Find all the lines in the entries below that hold the word "Trucks" and copy them.

(Stored data entries)
§
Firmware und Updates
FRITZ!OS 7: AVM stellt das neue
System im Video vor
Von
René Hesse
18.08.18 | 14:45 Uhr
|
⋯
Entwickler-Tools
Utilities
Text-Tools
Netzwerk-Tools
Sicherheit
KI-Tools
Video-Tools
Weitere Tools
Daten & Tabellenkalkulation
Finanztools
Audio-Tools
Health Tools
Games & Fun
§
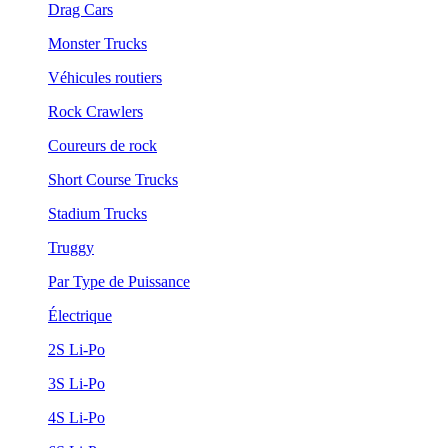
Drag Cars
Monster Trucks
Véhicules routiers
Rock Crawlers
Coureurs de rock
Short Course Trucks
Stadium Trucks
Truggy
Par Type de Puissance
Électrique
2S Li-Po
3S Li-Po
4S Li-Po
§
**YOUR SOLUTION**.
Monster Trucks
Short Course Trucks
Stadium Trucks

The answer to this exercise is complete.